D’abord, l’exercice du Carême et la plus grande disponibilité aux motions de l’Esprit Saint permettent de ne pas tomber dans le découragement. Depuis le début de l’année, on entend beaucoup parler de phénomènes tels que « l’éco-anxiété » et autres pathologies générées en réaction à la crise climatique. Or, plus que le repliement sur soi et la gestion à temps plein de ses émotions, ce sont davantage le courage, l’espoir, l’effort, le travail et les études méticuleuses qui aideront à faire la transition énergétique. La pratique authentique du Carême nous permet d’éviter cet écueil du découragement en nous assurant de la Présence constante du Christ ; de Celui qui est l’Alpha et l’Omega et qui, dans sa Providence, maîtrise l’histoire.
Ensuite, la pratique du Carême nous aide à développer les vertus nécessaires pour combattre le bruit incessant d’une société de consommation centrée sur l’assujettissent de la nature. Que ce soit par la volonté de domination sur son propre corps et ses lois propres ou par l’utilisation à outrance des ressources naturelles, l’humanité est tiraillée par une liste de désirs qui ne cesse de s’accroître. Or, nous savons que cette perpétuelle insatisfaction vient de la soif d’infini présent dans le cœur des hommes. Le Carême et la promotion de son authentique célébration est donc un rempart contre cet autre écueil qui nous pousse à nous détruire nous-même et le monde dans lequel on se trouve.
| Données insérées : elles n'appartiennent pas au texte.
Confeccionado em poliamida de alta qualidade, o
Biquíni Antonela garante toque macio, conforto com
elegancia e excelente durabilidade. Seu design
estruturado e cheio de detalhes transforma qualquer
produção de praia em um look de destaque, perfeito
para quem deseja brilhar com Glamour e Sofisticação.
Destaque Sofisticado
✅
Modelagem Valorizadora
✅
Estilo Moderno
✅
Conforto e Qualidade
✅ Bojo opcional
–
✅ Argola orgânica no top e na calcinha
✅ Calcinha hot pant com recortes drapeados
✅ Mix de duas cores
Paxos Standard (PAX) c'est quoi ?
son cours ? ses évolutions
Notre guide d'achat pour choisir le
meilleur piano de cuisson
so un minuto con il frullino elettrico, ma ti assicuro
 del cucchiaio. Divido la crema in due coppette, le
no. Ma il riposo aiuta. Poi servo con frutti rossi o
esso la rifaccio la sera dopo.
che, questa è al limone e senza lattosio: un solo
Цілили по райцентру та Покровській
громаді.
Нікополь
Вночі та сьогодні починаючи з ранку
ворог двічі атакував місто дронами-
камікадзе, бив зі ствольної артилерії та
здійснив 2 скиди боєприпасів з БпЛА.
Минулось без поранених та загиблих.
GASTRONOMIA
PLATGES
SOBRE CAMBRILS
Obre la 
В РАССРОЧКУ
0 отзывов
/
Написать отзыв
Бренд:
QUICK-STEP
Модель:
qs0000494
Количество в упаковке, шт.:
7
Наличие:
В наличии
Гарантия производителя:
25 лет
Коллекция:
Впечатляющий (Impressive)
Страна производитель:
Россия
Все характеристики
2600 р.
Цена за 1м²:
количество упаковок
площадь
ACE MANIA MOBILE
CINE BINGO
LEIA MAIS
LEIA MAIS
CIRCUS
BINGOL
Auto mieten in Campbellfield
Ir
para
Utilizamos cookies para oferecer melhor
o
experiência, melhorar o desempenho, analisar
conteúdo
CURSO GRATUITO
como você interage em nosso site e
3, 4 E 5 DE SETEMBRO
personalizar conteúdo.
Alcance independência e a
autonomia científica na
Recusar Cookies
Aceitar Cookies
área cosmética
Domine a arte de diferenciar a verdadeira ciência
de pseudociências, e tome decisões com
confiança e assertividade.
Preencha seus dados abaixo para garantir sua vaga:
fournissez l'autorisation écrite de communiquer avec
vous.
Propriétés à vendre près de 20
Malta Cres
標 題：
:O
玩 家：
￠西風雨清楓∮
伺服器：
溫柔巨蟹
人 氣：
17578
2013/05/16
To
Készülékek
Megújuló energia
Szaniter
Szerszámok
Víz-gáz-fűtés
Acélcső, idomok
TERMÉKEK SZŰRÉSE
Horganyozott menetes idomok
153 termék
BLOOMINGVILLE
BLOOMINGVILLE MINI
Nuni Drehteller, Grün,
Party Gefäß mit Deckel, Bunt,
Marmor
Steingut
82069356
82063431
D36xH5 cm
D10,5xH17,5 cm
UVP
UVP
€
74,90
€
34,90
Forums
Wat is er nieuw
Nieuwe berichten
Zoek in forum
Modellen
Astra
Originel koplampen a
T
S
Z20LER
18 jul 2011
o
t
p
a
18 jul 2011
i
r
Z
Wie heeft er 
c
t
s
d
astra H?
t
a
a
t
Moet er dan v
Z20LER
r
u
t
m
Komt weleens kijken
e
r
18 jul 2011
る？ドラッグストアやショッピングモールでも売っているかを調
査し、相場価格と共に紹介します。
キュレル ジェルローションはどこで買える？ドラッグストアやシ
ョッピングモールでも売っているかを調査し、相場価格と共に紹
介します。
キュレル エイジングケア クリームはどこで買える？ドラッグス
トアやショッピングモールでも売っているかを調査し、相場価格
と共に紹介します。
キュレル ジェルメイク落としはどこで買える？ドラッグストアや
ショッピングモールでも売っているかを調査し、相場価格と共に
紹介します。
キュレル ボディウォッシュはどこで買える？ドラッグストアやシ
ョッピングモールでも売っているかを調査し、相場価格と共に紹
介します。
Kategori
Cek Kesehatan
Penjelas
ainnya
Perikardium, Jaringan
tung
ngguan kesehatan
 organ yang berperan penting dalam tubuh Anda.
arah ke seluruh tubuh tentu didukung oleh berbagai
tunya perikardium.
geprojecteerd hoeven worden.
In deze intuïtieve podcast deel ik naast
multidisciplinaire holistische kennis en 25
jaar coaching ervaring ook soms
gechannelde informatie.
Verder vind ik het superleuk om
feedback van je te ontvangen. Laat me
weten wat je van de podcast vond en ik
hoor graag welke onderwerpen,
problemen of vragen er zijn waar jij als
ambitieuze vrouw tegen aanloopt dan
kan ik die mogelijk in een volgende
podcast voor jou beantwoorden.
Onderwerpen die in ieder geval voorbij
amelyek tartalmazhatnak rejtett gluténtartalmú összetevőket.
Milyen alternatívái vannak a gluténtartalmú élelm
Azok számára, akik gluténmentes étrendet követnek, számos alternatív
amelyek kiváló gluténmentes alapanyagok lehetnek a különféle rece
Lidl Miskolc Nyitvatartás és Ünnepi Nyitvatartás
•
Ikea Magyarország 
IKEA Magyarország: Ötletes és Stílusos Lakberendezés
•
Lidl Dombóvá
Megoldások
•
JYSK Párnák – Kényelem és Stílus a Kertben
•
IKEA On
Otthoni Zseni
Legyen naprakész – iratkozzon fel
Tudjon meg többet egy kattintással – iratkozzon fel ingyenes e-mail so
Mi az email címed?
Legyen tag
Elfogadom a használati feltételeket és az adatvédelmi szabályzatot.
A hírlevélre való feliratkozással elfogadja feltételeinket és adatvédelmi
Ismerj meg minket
Le Carême pour « l’urgence » climatique
À l’heure où nous comprenons de plus en plus les désastres qu’un monde sans Dieu peut produire, le Carême ne nous apprend ni à désespérer de l’homme, ni à lui confier l’ensemble de nos espérances. Confiant dans l’action réparatrice de Dieu et de son Œuvre invisible mais non moins efficace, nous pourrons redevenir ces émissaires du monde spirituel dans l’univers matériel et « Ainsi, en accueillant dans le concret de notre vie la victoire du Christ sur le péché et sur la mort, nous attirerons également sur la création sa force transformante. » (no 3).